In CA, in what is commonly thought of as a tough county in which to get a permit, you need to show to the issuing agency that you (as an individual) are more likely to be a target or a victim than the average citizen.

For example, "I'm a jeweler who carries expensive inventory on a regular basis to deliver or pick up from clients." That is legitimate in the agency's guidelines. "I go for solo walks in dark neighborhoods at 3 o'clock in the morning" or "I work in a really bad area and must take the bus to work" are not likely to get you anywhere. And the classic, "I have the right to carry a gun because it's my constitutional right" statement is pretty much a guaranteed boat anchor. Not going anywhere, fast!

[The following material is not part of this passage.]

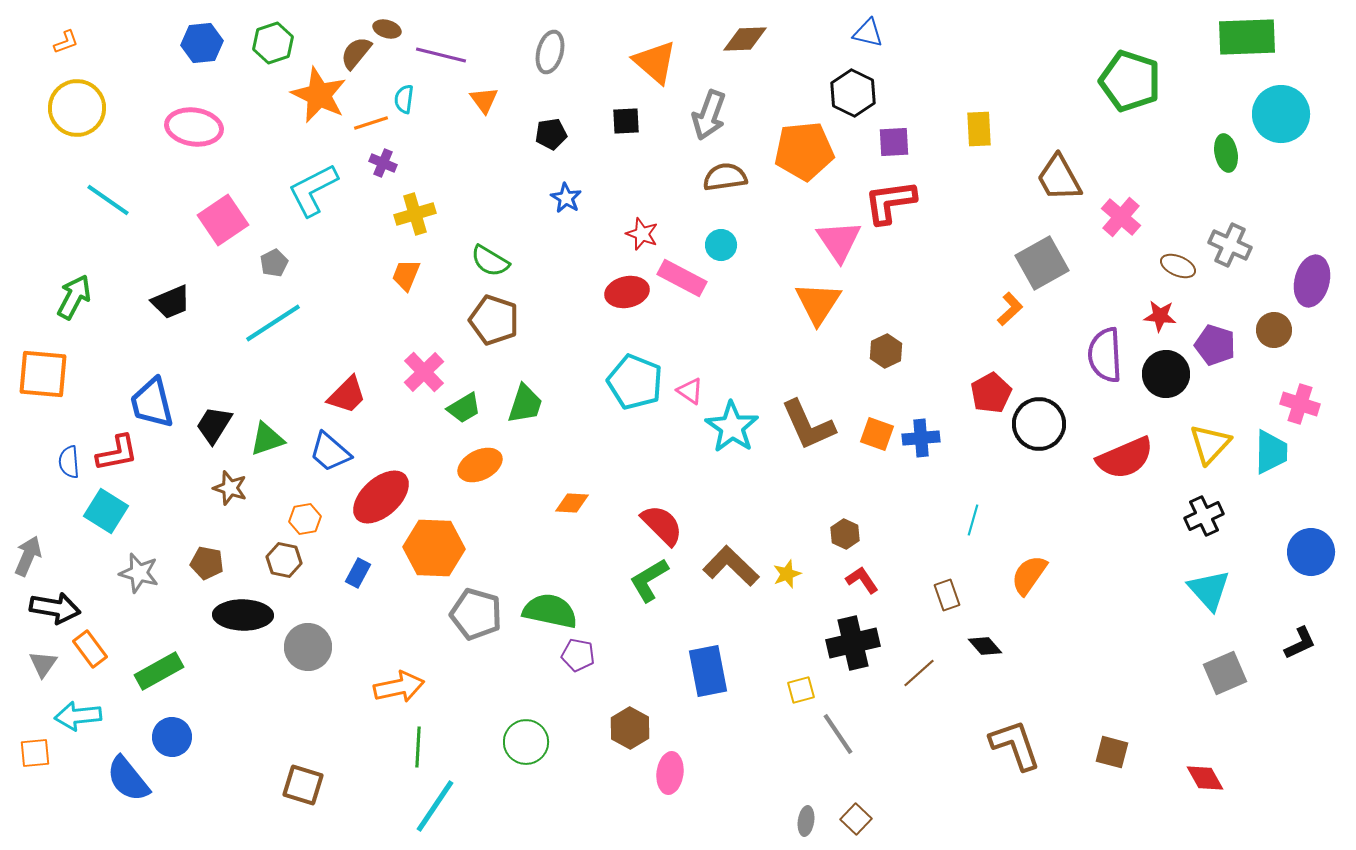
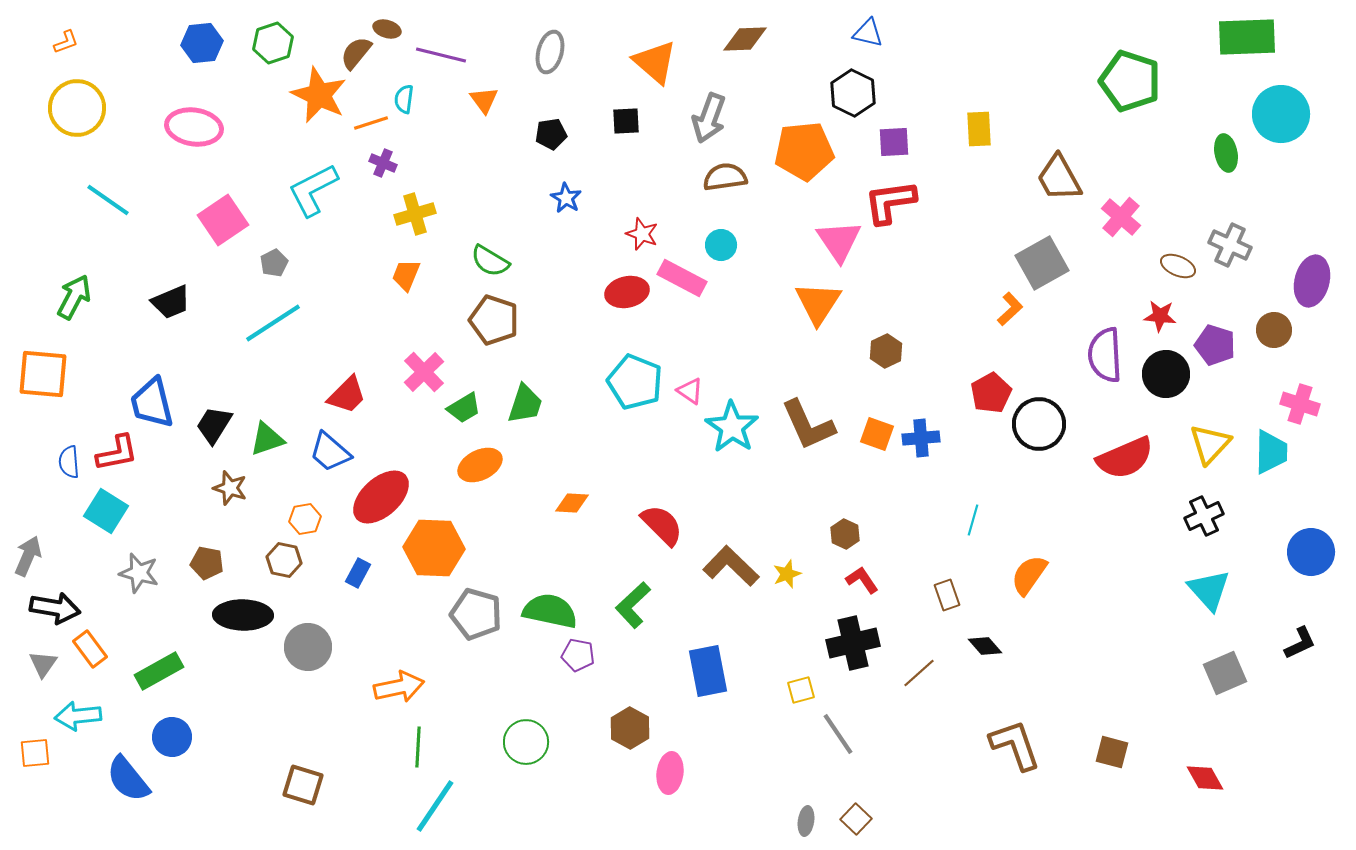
gray arrow at (709, 115): moved 3 px down
green L-shape at (649, 580): moved 16 px left, 25 px down; rotated 12 degrees counterclockwise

In short, try to approach it with the mentality and attitude of the issuing agency. Understand how they look at it and tailor yur approach to work with what you think they expect. Be reasonable, polite, accommodating. Go the extra mile to provide as much documentation as you can offer. Consider other angles, like whether you work in areas that don't have cell phone coverage, precluding you from even being able to call 911. Convince them that you're a good citizen who won't be a loose cannon. Make sure they know that you hope this whole deal, the CCW permit process, is academic and you pray that your use of a gun under that condition will never be necessary. Show them that you are a cautious person who thinks about situational awareness and how not to become a victim. Then say your prayers that the gods will look kindly upon your pleas.

Yeah, the process is rotten. Too open to arbitrary decisiions and an unleveled playing field. But for now, you have to work within THEIR rules until you can get those rules changed to be more fair to everyone.


----------



## Plainsman (Sep 17, 2007)

I lived in R.I. for 45 years, was born there. It's all politics, pure and simple.
I had a friend of mine, who was told by a chief of police,"you'll never get a permit to carry as long as you live in this town and I am still chief."
I moved to Idaho and never ever regretted it. I have an Idaho CWP and a Georgia CWP.


----------